Investment Banking Valuation methods
Investment banks perform two basic, critical functions for the global marketplace. First, investment banks act as intermediaries between those entities that demand capital (e.g. corporations) and those that supply it (e.g. investors). This is mainly facilitated through debt and equity offerings by companies. Second, investment banks advise corporations on mergers & acquisitions (M&A), restructurings, and other major corporate actions. The majority of investment banks perform these two functions, although there are boutique investment banks that specialize in only one of the two areas (usually advisory services for corporate actions like M&A).
In providing these services, an investment bank must determine the value of a company. How does an investment bank determine what a company is worth? In this guide you will find a detailed overview of the valuation techniques used by investment bankers to facilitate these services that they provide.
In this chapter we will cover two primary topic areas:
- How do bankers determine how much a company is worth—in other words, what valuation techniques are typically used?
- What are the advantages and disadvantages of each valuation technique, and when should which technique be used?
Valuation Techniques: Overview
While there are many different possible techniques to arrive at the value of a company—a lot of which are company, industry, or situation-specific—there is a relatively small subset of generally accepted valuation techniques that come into play quite frequently, in many different scenarios. We will describe these methods in greater detail later in this training course:
- Comparable Company Analysis (Public Comps): Evaluating other, similar companies’ current valuation metrics, determined by market prices, and applying them to the company being valued.
- Discounted Cash Flow Analysis (DCF): Valuing a company by projecting its future cash flows and then using the Net Present Value (NPV) method to value the firm.
- Precedent Transaction Analysis (M&A Comps): Looking at historical prices for completed M&A transactions involving similar companies to get a range of valuation multiples. This analysis attempts to arrive at a “control premium” paid by an acquirer to have control of the business.
- Leverage Buyout/“Ability to Pay” Analysis (LBO): Valuing a company by assuming the acquisition of the company via a leveraged buyout, which uses a significant amount of borrowed funds to fund the purchase, and assuming a required rate of return for the purchasing entity.
These valuation techniques are easily the most commonly used, other than in valuations for specific, niche industries such as oil & gas or metal mining (and even in those industries, the aforementioned valuation techniques frequently come into play). Different parts of the investment bank will use these core techniques for different needs in different circumstances. Frequently, however, more than one technique will be used in a given situation to provide different valuation estimates, with the concept being to triangulate a company’s value by looking at it from multiple angels.

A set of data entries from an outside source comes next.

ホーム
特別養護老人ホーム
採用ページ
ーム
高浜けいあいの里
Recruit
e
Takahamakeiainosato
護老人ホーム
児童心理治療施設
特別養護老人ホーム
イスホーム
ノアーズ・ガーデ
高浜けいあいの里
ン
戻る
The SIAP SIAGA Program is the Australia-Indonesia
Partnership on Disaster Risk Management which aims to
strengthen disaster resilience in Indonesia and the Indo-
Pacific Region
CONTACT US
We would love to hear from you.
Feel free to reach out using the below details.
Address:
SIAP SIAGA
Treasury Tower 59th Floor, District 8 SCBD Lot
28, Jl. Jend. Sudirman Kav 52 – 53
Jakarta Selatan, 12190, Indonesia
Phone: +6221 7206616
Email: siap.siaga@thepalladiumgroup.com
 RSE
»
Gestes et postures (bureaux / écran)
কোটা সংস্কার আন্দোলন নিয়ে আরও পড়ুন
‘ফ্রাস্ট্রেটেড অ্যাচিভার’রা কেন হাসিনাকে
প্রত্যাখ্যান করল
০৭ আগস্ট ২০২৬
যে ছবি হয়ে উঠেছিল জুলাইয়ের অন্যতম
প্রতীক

For example, M&A bankers are typically most interested in Transaction and Comparables valuation for acquisition and divestiture. Equity Capital Markets (ECM) bankers underwrite company shares in the public equity markets in advance of an initial public offering (IPO) or secondary offering, and thus rely heavily on Comparables valuation. Financial sponsors and leveraged finance groups will almost always value a company based upon leveraged buyout (LBO) transaction assumptions, but will also look at others. Also, in many cases, all of these groups will employ some degree of DCF valuation analysis. These different divisions of an investment bank may come up with similar valuation ranges using some subset of the techniques given, but will approach this process often with entirely different goals in mind.

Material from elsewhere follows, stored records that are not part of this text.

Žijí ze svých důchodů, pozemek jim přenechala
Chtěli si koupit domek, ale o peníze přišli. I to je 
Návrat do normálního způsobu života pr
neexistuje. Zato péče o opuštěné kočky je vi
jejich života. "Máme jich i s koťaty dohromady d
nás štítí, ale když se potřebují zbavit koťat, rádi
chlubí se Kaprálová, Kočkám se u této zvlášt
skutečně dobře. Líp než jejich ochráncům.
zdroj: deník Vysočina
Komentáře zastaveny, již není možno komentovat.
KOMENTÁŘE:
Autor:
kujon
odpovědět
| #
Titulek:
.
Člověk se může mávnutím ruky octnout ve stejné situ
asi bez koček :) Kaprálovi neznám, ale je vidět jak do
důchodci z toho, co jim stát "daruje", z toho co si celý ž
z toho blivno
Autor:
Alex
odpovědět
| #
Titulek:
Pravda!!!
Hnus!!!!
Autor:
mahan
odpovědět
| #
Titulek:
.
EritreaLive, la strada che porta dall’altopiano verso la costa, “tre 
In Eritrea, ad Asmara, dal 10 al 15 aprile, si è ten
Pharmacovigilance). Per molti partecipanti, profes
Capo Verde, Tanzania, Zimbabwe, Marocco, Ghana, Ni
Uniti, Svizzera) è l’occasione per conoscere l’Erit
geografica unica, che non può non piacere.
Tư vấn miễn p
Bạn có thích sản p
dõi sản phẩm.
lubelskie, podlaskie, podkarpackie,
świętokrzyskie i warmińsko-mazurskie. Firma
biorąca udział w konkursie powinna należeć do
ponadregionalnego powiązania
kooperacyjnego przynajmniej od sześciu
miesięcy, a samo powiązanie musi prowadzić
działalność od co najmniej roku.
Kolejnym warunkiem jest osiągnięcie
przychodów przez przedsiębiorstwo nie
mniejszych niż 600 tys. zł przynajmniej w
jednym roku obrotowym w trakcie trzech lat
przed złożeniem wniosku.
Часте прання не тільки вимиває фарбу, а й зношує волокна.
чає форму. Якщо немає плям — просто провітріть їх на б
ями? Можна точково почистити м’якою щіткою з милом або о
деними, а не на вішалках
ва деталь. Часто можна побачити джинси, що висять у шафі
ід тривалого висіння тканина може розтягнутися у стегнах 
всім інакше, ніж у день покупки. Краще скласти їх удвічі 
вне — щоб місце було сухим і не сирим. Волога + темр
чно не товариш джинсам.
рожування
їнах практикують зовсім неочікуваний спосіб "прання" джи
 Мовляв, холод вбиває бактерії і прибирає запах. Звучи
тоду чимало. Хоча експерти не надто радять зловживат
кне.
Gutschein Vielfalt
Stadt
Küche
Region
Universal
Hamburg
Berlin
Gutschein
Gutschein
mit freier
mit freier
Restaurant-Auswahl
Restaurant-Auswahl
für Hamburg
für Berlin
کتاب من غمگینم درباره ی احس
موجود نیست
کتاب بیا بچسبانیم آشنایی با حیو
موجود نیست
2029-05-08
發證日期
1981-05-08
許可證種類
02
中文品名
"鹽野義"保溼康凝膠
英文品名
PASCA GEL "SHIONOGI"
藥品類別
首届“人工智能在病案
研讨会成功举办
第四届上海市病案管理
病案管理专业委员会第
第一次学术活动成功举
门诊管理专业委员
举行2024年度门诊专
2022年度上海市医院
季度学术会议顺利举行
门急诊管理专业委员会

Thus all of these techniques are used routinely by investment banks, and for a banking analyst, at least some degree of familiarity with all of these techniques must be achieved in order for that analyst to be considered proficient at his or her job.
When To Use Each Valuation Technique
All of the valuation techniques listed earlier should be practiced by a junior banker, but some may be more applicable than others, given the group, the client, and the exact situation.
Comparable Company Analysis
The Comparable Company valuation technique is generally the easiest to perform. It requires that the comparable companies have publicly traded securities, so that the value of the comparable companies can be estimated properly. We will detail the calculation process for Comparable Company analysis later in this guide.
The analysis is best used when a minority (small, or non-controlling) stake in a company is being acquired or a new issuance of equity is being considered (this also does not cause a change in control). In these cases there is no control premium, i.e., there is no value accrued by a change in control, wherein a new entity ends up owning all (or at least the majority) of the voting interests in the business, which allows the owner to control the company cleanly. With no change of control occurring, Comparable Company analysis is usually the most relied-upon technique.
Discounted Cash Flow Analysis (DCF)
A DCF valuation attempts to get at the value of a company in the most direct manner possible: a company’s worth is equal to the current value of the cash it will generate in the future, and DCF is a framework for attempting to calculate exactly that. In this respect, DCF is the most theoretically correct of all of the valuation methods because it is the most precise.